El Gobierno entró en la etapa decisiva del entendimiento con Estados Unidos, que exige adaptar la legislación argentina antes de la firma formal. Aunque el texto final aún se elabora, los equipos técnicos ya identificaron regulaciones que deberán actualizarse para que el acuerdo pueda ponerse en marcha sin trabas.
Entre las modificaciones previstas figuran la eliminación progresiva del impuesto estadístico para bienes norteamericanos, el fin de las exigencias consulares en importaciones y la adopción de estándares internacionales. Esto permitirá que productos aprobados por agencias como la FDA ingresen al país sin controles duplicados.
Washington también pidió mejoras en la protección de la propiedad intelectual, un punto observado desde hace años. Argentina se comprometió a reforzar los controles contra falsificaciones, tanto en comercios físicos como en plataformas digitales, y a modernizar los procedimientos judiciales para agilizar causas por piratería.

En paralelo, el acuerdo incluye lineamientos laborales que podrían requerir aval parlamentario, como la prohibición de importar bienes producidos con trabajo forzoso.
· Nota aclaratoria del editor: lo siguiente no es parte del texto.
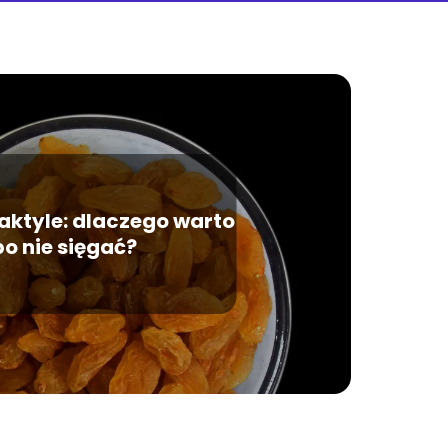
aktyle: dlaczego warto
po nie sięgać?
El Ejecutivo planea debatir una reforma laboral en sesiones extraordinarias, aunque por ahora no confirmó si incorporará estos cambios dentro del proyecto.
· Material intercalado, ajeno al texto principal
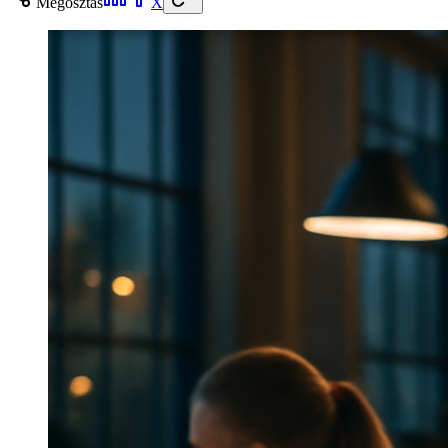
Megosztás
X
El intercambio digital también será clave: el país reconocerá a EE.UU. como jurisdicción adecuada para transferencias de datos y aceptará firmas electrónicas bajo sus normas. Estos ajustes buscan facilitar operaciones comerciales y administrativas entre ambos mercados.
Aunque la Casa Rosada evalúa avanzar por decreto en varios puntos, otros deberán esperar al Congreso en 2026, cuando se defina la hoja de ruta legislativa necesaria para que el acuerdo pueda efectivamente entrar en vigencia.